RECORDED DATA —
+===+

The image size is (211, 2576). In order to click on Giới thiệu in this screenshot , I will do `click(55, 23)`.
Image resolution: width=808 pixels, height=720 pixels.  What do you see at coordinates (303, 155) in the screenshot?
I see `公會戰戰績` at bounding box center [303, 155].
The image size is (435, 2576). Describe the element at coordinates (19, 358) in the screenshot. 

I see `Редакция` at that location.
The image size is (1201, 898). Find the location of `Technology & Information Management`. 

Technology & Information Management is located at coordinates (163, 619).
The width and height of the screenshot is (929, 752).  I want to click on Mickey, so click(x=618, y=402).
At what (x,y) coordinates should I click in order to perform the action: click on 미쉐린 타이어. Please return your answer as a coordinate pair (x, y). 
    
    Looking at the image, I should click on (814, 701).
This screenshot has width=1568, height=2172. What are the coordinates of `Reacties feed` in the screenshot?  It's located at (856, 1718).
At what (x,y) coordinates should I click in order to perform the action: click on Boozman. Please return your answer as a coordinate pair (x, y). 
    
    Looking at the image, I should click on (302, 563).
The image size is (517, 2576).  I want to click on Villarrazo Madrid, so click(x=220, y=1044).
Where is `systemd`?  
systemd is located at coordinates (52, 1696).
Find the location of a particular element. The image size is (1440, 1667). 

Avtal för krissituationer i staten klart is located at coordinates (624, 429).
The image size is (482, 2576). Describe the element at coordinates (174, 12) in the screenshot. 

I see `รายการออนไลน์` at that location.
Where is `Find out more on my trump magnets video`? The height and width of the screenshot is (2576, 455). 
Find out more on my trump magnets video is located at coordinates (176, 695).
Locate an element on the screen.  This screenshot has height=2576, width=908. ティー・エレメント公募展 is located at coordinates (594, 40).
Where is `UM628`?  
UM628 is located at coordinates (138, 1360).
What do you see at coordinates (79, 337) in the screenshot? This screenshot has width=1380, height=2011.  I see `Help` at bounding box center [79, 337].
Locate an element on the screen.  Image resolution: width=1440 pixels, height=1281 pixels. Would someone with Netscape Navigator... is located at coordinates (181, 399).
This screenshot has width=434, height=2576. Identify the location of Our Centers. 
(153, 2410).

+===+

WHAT IS NEEDED — Your answer should be the listing itself, repeated exactly.

TASK RESPONSE —
The image size is (211, 2576). In order to click on Giới thiệu in this screenshot , I will do `click(55, 23)`.
Image resolution: width=808 pixels, height=720 pixels.  What do you see at coordinates (303, 155) in the screenshot?
I see `公會戰戰績` at bounding box center [303, 155].
The image size is (435, 2576). Describe the element at coordinates (19, 358) in the screenshot. 

I see `Редакция` at that location.
The image size is (1201, 898). Find the location of `Technology & Information Management`. 

Technology & Information Management is located at coordinates (163, 619).
The width and height of the screenshot is (929, 752).  I want to click on Mickey, so click(x=618, y=402).
At what (x,y) coordinates should I click in order to perform the action: click on 미쉐린 타이어. Please return your answer as a coordinate pair (x, y). 
    
    Looking at the image, I should click on (814, 701).
This screenshot has width=1568, height=2172. What are the coordinates of `Reacties feed` in the screenshot?  It's located at (856, 1718).
At what (x,y) coordinates should I click in order to perform the action: click on Boozman. Please return your answer as a coordinate pair (x, y). 
    
    Looking at the image, I should click on (302, 563).
The image size is (517, 2576).  I want to click on Villarrazo Madrid, so click(x=220, y=1044).
Where is `systemd`?  
systemd is located at coordinates (52, 1696).
Find the location of a particular element. The image size is (1440, 1667). 

Avtal för krissituationer i staten klart is located at coordinates (624, 429).
The image size is (482, 2576). Describe the element at coordinates (174, 12) in the screenshot. 

I see `รายการออนไลน์` at that location.
Where is `Find out more on my trump magnets video`? The height and width of the screenshot is (2576, 455). 
Find out more on my trump magnets video is located at coordinates (176, 695).
Locate an element on the screen.  This screenshot has height=2576, width=908. ティー・エレメント公募展 is located at coordinates (594, 40).
Where is `UM628`?  
UM628 is located at coordinates (138, 1360).
What do you see at coordinates (79, 337) in the screenshot? This screenshot has width=1380, height=2011.  I see `Help` at bounding box center [79, 337].
Locate an element on the screen.  Image resolution: width=1440 pixels, height=1281 pixels. Would someone with Netscape Navigator... is located at coordinates (181, 399).
This screenshot has width=434, height=2576. Identify the location of Our Centers. 
(153, 2410).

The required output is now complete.